I have a Duo Core Imac with Bootcamp running XP Pro SP2 and everything works great except for my headset/mic (Logitech) that I'm trying to use for gaming. The headset works, but I plugged the mic into the "line-in" port next to the headphone port on the back of the Imac, but the boom mic won't work and the built-in mic is whats picking up my voice?

I have booted into the OSX side and tried to change the built-in mic to the other option that they have which is "Line-In" or something like that, but the boom mic still doesn't pickup..

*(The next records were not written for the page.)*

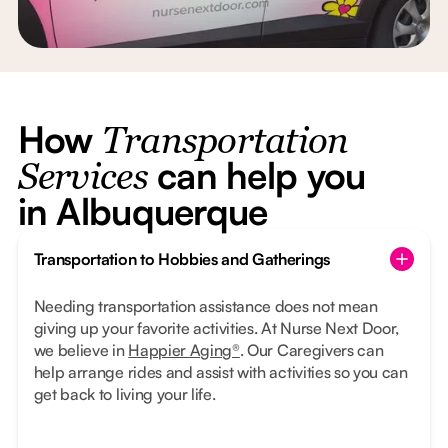
How
Transportation
can help you
Services
in Albuquerque
Transportation to Hobbies and Gatherings
Needing transportation assistance does not mean
giving up your favorite activities. At Nurse Next Door,
we believe in
Happier Aging®
. Our Caregivers can
help arrange rides and assist with activities so you can
get back to living your life.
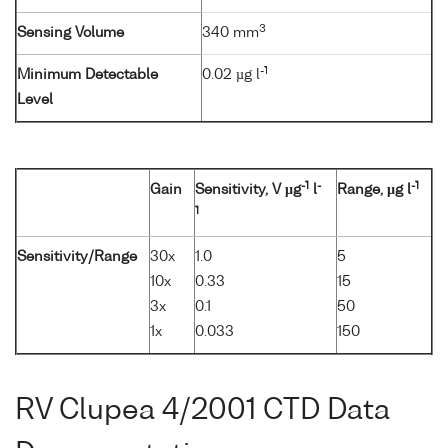
3
Sensing Volume
340 mm
-1
Minimum Detectable
0.02 µg l
Level
-1
-
-1
Gain
Sensitivity, V µg
l
Range, µg l
1
Sensitivity/Range
30x
1.0
5
10x
0.33
15
3x
0.1
50
1x
0.033
150
RV Clupea 4/2001 CTD Data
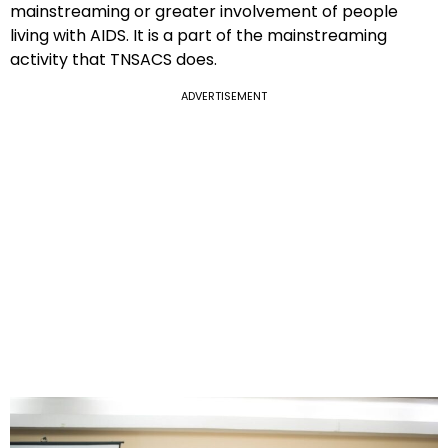
mainstreaming or greater involvement of people
living with AIDS. It is a part of the mainstreaming
activity that TNSACS does.
ADVERTISEMENT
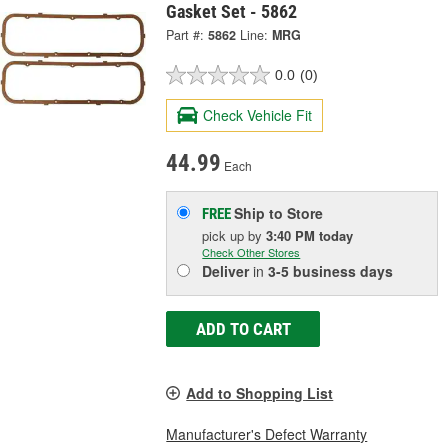
Gasket Set - 5862
Part #:
5862
Line:
MRG
0.0
(0)
Check Vehicle Fit
44.99
Each
Ship to Store
FREE
pick up
by
3:40 PM
today
Check Other Stores
Deliver
in
3-5 business days
ADD TO CART
Add to Shopping List
Manufacturer's Defect Warranty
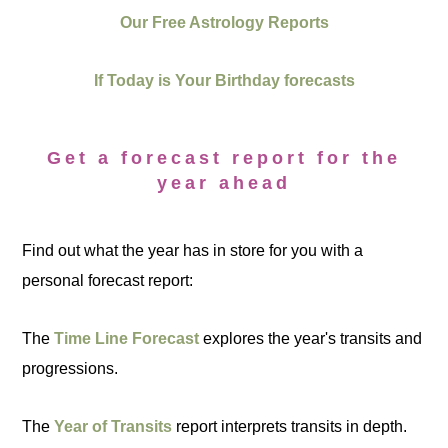
Our Free Astrology Reports
If Today is Your Birthday forecasts
Get a forecast report for the
year ahead
Find out what the year has in store for you with a
personal forecast report:
The
Time Line Forecast
explores the year's transits and
progressions.
The
Year of Transits
report interprets transits in depth.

Just wondering if using these types of headset w/mic combo can work with the new Imacs? 

Thanks for any info!


----------



## VegasACF (May 27, 2005)

Macintosh mic inputs require a longer plug than the standard 1/8" jacked mic. This is because Macintosh mic inputs are meant for condenser mics, not dynamic mics.


----------



## kalisun (Aug 6, 2003)

Thanks for the info! So is there an adapter that can be used on the end of the plug? or do I need to get a true condenser mic?

Thanks again!


----------



## MSM Hobbes (Apr 23, 2004)

Can get this:
http://store.apple.com/1-800-MY-APPLE/WebObjects/AppleStore?productLearnMore=TF238LL/A

According to Apple's site, the following should work:
http://www.andreaelectronics.com/Buy/ProductDesc/NC95.htm
...or...
http://www.griffintechnology.com/products/imic/

If you have a newer iMac, you should have iSight, which has a built-in microphone - is it possible to use that for your games/application?


----------



## kalisun (Aug 6, 2003)

Thanks for the info Hobbes! 

Yes, I do have the newer IMac with the ISight and have tried it with the game, the only problem is the distance of the mic, need to speak a little loud, I tried to up the sensitivity, but then it picked up on alot of background noise...

Anyways, Thanks again!


----------